EDITORIAL |
Luis Moreno Ocampo, un distinguido jurista argentino, experimentado luchador por los derechos humanos y principal fiscal de la Corte Penal Internacional (CPI), ha hecho lo que tenía que hacer: luego de tres años de laboriosa investigación y ante abrumadoras evidencias de que Omar Hassan al-Bashir, presidente de Sudán, es responsable de una de las más escalofriantes masacres contemporáneas (aún en curso), ha solicitado formalmente a ese alto tribunal que dicte orden de captura en su contra y lo procese, bajo cargos de genocidio, crímenes de guerra y crímenes contra la humanidad.
Su decisión tiene una enorme trascendencia para la constante y difícil lucha en pro de los derechos y la dignidad de los seres humanos alrededor del mundo. Porque solo mediante una real voluntad de terminar con la impunidad de los peores déspotas será posible cumplir plenamente con el mandato de la CPI.
Desde su establecimiento, hace diez años, como una institución permanente encargada de “ejercer su jurisdicción sobre personas por los más serios crímenes de interés internacional”, es la primera vez que la Corte inicia trámites de procesamiento contra un jefe de Estado en funciones; también es la primera en que su fiscal presenta cargos por genocidio.
Según la investigación del Moreno Ocampo, Bashir es directamente responsable de haber “orquestado e implementado” un plan para aniquilar tres grupos étnicos –losfur , losmasalit y loszaghawa – en la provincia sudanesa de Darfur, escenario de perversos enfrentamientos entre varias facciones rebeldes, fuerzas del Gobierno y milicias apoyadas por este. Se estima que las víctimas de este intento deliberado de “limpieza” étnica ascienden a 35.000 personas inocentes; sin embargo, los cálculos más respetados consideran que el total de civiles masacrados en los cinco años de conflicto se eleva a 300.000, mientras los desplazados llegan a millones.
Y todo esto ha ocurrido en medio de una vergonzosa y errática conducta internacional. Porque ni el Consejo de Seguridad de Naciones Unidas ni la Organización de Unidad Africana (OUA) han desplegado las fuerzas y los recursos necesarios para frenar la carnicería.
Las reacciones frente a las gestiones del fiscal han sido diversas. Por un lado, varias organizaciones defensoras de los derechos humanos y países de tradición democrática, a los que nos sumamos, han expresado su complacencia. En otro extremo, representantes de regímenes también despóticos y que, de diferentes formas, han sido cómplices de Bashir –como China, que le vende armas y le compra petróleo–, se oponen rotundamente a la iniciativa. Pero también están los que, aunque defienden los derechos básicos y rechazan la carnicería y al carnicero de Darfur, temen que un eventual procesamiento endurecerá al Presidente sudanés y su régimen, dificultará aún más el trabajo del personal humanitario que trata de aliviar las terribles penalidades de los civiles en la zona y, en síntesis, podría producir sobre la población un efecto más grave que si no se hiciera nada.

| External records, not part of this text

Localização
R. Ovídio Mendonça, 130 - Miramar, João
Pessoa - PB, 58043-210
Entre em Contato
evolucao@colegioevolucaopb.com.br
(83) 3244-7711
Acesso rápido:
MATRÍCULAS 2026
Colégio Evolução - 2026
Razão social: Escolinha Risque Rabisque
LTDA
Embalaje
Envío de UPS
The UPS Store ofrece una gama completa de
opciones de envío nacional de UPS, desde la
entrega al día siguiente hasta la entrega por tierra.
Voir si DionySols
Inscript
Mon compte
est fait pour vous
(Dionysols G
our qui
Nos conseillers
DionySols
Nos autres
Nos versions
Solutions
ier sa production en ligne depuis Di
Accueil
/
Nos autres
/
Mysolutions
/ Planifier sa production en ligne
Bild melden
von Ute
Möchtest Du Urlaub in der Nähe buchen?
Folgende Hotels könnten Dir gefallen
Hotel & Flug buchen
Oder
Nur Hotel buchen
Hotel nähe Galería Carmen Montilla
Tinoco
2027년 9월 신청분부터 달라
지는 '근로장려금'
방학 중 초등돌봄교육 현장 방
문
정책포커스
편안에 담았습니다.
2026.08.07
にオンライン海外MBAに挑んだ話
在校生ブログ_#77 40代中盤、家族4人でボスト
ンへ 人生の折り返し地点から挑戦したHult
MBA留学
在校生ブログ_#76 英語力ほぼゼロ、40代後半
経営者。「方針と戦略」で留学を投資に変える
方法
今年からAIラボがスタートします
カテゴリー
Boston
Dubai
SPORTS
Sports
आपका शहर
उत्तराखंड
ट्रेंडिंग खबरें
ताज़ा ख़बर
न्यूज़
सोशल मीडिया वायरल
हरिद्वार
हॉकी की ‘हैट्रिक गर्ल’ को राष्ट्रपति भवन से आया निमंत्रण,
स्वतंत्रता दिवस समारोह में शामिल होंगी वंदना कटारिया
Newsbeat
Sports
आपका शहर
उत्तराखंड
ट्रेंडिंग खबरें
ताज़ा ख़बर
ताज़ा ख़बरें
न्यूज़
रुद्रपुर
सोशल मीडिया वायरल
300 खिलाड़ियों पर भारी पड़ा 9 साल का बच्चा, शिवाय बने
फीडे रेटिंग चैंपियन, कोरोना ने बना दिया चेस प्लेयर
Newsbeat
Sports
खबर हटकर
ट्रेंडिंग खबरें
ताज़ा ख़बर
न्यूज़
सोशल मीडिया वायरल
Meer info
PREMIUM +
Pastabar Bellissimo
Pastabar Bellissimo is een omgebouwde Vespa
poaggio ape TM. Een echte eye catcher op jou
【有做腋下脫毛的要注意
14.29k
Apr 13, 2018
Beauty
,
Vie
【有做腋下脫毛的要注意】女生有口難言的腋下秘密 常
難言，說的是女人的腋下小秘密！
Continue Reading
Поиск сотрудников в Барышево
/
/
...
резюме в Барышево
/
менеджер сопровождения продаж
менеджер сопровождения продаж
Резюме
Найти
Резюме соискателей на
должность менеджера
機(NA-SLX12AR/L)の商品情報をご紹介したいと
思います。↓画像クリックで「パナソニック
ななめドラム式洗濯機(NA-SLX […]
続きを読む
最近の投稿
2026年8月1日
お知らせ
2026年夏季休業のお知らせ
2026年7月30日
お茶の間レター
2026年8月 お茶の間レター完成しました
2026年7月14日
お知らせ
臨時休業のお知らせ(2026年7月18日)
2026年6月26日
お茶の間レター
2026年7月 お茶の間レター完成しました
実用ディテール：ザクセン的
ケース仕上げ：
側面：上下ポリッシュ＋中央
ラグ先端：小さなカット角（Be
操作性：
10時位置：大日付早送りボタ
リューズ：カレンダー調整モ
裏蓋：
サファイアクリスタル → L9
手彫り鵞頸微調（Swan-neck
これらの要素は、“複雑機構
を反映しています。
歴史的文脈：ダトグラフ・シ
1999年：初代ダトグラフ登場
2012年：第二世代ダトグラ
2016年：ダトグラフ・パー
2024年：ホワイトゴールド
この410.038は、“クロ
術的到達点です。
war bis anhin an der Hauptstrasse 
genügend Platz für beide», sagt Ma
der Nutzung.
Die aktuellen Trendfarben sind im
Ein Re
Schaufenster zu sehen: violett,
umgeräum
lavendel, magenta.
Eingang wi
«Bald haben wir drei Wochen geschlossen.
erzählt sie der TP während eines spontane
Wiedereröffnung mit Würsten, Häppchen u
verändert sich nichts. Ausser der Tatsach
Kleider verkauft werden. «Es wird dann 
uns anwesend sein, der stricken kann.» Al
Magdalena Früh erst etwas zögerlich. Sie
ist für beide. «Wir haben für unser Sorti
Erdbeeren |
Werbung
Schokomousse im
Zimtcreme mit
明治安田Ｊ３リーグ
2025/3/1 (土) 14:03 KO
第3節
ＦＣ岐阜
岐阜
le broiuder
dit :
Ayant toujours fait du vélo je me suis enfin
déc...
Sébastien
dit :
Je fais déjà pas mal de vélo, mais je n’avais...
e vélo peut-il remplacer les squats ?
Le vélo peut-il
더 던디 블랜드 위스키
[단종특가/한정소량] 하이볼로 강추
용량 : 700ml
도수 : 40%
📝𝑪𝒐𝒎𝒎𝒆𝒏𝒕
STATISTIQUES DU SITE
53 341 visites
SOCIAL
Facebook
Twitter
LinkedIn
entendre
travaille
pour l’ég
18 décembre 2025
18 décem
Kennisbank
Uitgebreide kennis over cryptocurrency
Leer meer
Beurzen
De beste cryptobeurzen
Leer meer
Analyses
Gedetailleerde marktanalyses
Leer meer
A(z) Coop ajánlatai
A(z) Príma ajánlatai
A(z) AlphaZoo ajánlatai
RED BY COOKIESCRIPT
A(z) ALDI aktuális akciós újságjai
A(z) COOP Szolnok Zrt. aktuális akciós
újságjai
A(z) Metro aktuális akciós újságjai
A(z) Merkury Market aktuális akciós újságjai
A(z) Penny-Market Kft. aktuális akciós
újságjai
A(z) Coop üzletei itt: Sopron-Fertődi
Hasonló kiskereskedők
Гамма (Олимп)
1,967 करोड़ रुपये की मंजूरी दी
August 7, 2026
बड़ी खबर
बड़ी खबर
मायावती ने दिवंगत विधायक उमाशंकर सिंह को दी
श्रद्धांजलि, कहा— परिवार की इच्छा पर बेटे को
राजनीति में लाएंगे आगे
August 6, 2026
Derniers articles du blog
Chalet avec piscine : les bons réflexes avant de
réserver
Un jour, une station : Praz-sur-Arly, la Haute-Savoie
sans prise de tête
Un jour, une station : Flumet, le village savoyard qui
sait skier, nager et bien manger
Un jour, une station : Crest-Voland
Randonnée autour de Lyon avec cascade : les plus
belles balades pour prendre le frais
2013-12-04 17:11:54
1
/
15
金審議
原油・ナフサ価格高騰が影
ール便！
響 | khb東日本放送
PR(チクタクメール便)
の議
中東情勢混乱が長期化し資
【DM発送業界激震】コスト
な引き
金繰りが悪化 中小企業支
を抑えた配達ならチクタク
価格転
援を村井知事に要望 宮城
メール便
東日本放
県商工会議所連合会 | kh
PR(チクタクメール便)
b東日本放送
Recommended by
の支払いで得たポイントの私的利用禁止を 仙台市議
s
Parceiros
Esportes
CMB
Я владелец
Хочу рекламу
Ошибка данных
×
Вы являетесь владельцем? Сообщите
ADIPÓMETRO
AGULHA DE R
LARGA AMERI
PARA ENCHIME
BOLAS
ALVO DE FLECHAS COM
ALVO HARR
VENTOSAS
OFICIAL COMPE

Discrepamos totalmente de lo anterior. A nadie de buena voluntad le interesa que el conflicto se torne aún más sanguinario. Pero la comunidad internacional no puede dejarse sobornar por Bashir; tampoco permanecer impasible por más tiempo ante sus atrocidades. Al contrario, más bien debe incrementar sus presiones para que cambie de actitud.
Según las regulaciones de la CPI, el Consejo de Seguridad puede diferir por 12 meses la decisión en torno al pedido del fiscal. Hacer esto podría ser una manera de abrir una oportunidad para buscar una salida a la crisis, pero siempre que, junto a la posposición, se incremente la acción de las Naciones Unidas, la OUA y otros actores globales, para proteger más eficazmente a los civiles y ponerles freno a las masacres. Lo que, sin embargo, no debe hacerse, en ninguna circunstancia, es frenar del todo esta ejemplar acción de Moreno Ocampo y –eventualmente– la CPI. Porque lo que está de por medio no solo es el grave caso de Darfur y la imperiosa necesidad de que los culpables sean castigados ejemplarmente, sino la propia eficacia y legitimidad de la Corte y de su crucial tarea de actuar frente a los peores crímenes contra la humanidad.